De acordo com Branski, Franco e Lima (2010) para que uma pesquisa seja caracterizada como um estudo de caso, deverá seguir pelo menos as seguintes etapas: “delineamento da pesquisa; desenho da pesquisa; preparação e coleta de dados; análise dos casos de forma individual e comparativa e, finalmente; elaboração dos relatórios”. A partir desse protocolo, em um primeiro momento foi definida a problemática da pesquisa, os objetivos e a escolha dos instrumentos mais adequados para a coleta dos dados. Durante a análise, apoiados também em Bardin (2011), os dados foram analisados, comparados e então partiu-se para a escrita do presente artigo.
3.2 Unidades de Análise
As unidades de análise deste estudo são quatro escolas municipais de Ensino Fundamental, localizadas em Canoas, no estado do Rio Grande do Sul no Brasil. A escolha dessas instituições ocorreu devido ao fato de elas estarem em bairros diferentes, o que proporciona heterogeneidade e riqueza de percepções diferentes do professorado. Além disso, uma das autoras do presente artigo possui acesso à gestão das escolas, o que facilitou a coleta de dados. Sendo assim, foi realizado contato com o total de 80 docentes que foram informados sobre o anonimato e confidencialidade quanto à participação na pesquisa.
3.3 Técnicas de coleta
O instrumento utilizado para coleta de dados foi um questionário enviado ao professorado das quatro escolas municipais de ensino fundamental. O questionário foi aplicado de forma online, com o uso do Google Formulários, que preserva o anonimato das pessoas que responderam. Conforme Gil (2010, pp. 103-104), o questionário consiste em “traduzir os objetivos específicos da pesquisa em itens bem redigidos”.

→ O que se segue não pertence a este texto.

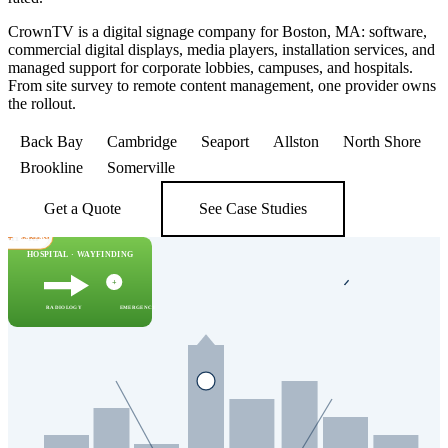
CrownTV is a digital signage company for Boston, MA: software,
commercial digital displays, media players, installation services, and
managed support for corporate lobbies, campuses, and hospitals.
From site survey to remote content management, one provider owns
the rollout.
Back Bay
Cambridge
Seaport
Allston
North Shore
Brookline
Somerville
Get a Quote
See Case Studies
 NH · RI
00+
SCREENS
HOSPITAL · WAYFINDING
CAMPUS — TODAY
DOWNTOWN — LOBBY
Lecture · 11am
42°F · Light snow
+
Room change → Bldg 32, 410
All-hands · 3pm · Conf 7
CAMBRIDGE · ALLSTON · BACK BAY
Vis park → P3 east
RADIOLOGY
EMERGENCY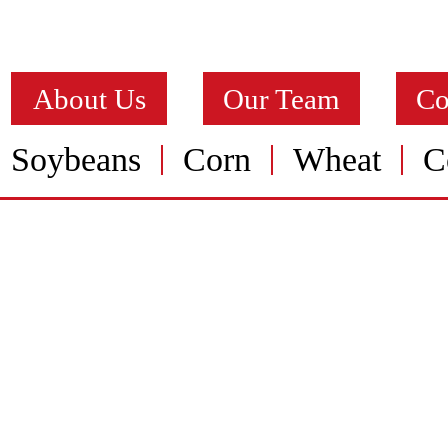
About Us
Our Team
Co
Soybeans
Corn
Wheat
C
ALFALFA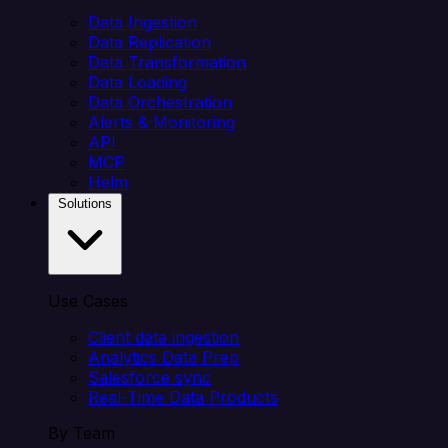
Data Ingestion
Data Replication
Data Transformation
Data Loading
Data Orchestration
Alerts & Monitoring
API
MCP
Helm
Solutions
Use Cases
Client data ingestion
Analytics Data Prep
Salesforce sync
Real-Time Data Products
By Team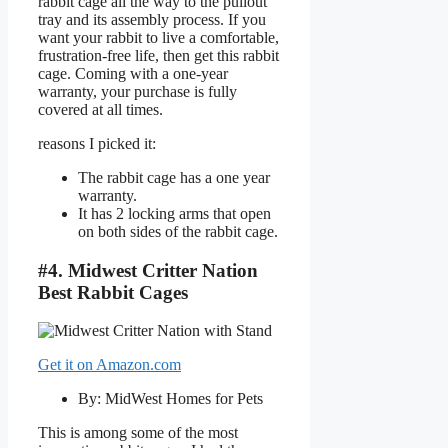
rabbit cage all the way to the pullout
tray and its assembly process. If you
want your rabbit to live a comfortable,
frustration-free life, then get this rabbit
cage. Coming with a one-year
warranty, your purchase is fully
covered at all times.
reasons I picked it:
The rabbit cage has a one year
warranty.
It has 2 locking arms that open
on both sides of the rabbit cage.
#4. Midwest Critter Nation
Best Rabbit Cages
Get it on Amazon.com
By: MidWest Homes for Pets
This is among some of the most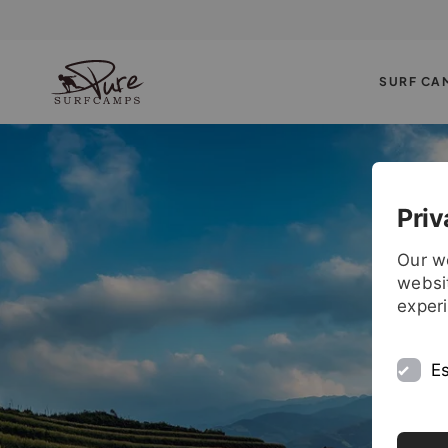
SURF CA
Priv
Our w
websit
exper
Es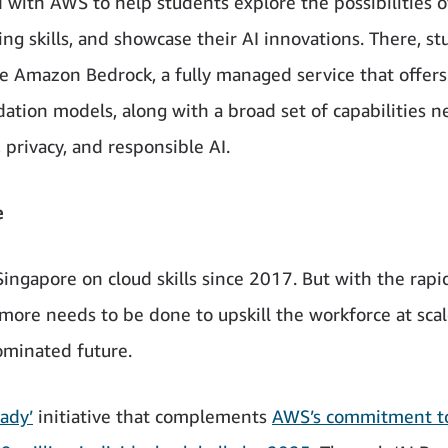
d with AWS to help students explore the possibilities o
ing skills, and showcase their AI innovations. There, s
ike Amazon Bedrock, a fully managed service that offers
ation models, along with a broad set of capabilities 
, privacy, and responsible AI.
e
ngapore on cloud skills since 2017. But with the rapi
 more needs to be done to upskill the workforce at scal
ominated future.
eady’
initiative that complements
AWS’s commitment t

Destacamos que as perguntas do questionário foram formuladas entre novembro e dezembro de 2020, quando as aulas estavam encerrando de forma remota e voltava o cenário de incerteza quanto ao retorno das aulas. Ao todo foram elaboradas 10 questões, sendo 3 descritivas e 7 objetivas. Para Yin (2001, p. 26) “Definir as questões da pesquisa é provavelmente o passo mais importante a ser considerado em um estudo de pesquisa.”. No dia 14 de dezembro de 2020 o questionário foi enviado via Whatsapp de forma simultânea para as quatro escolas municipais de ensino fundamental. Não foi necessário reforço, visto que houve aderência de 56 participantes quanto à devolutiva do questionário enviado para 80 docentes.
3.4 Processamento de Análise
Como técnica para a análise de dados foi utilizada a Análise de Conteúdo de Laurence Bardin (2011). Salientamos que a análise de conteúdo possui dois objetivos principais: ultrapassar as inconsistências para conseguir uma visão geral da temática e enriquecer a leitura com maior foco à investigação da pesquisa (Bardin, 2011).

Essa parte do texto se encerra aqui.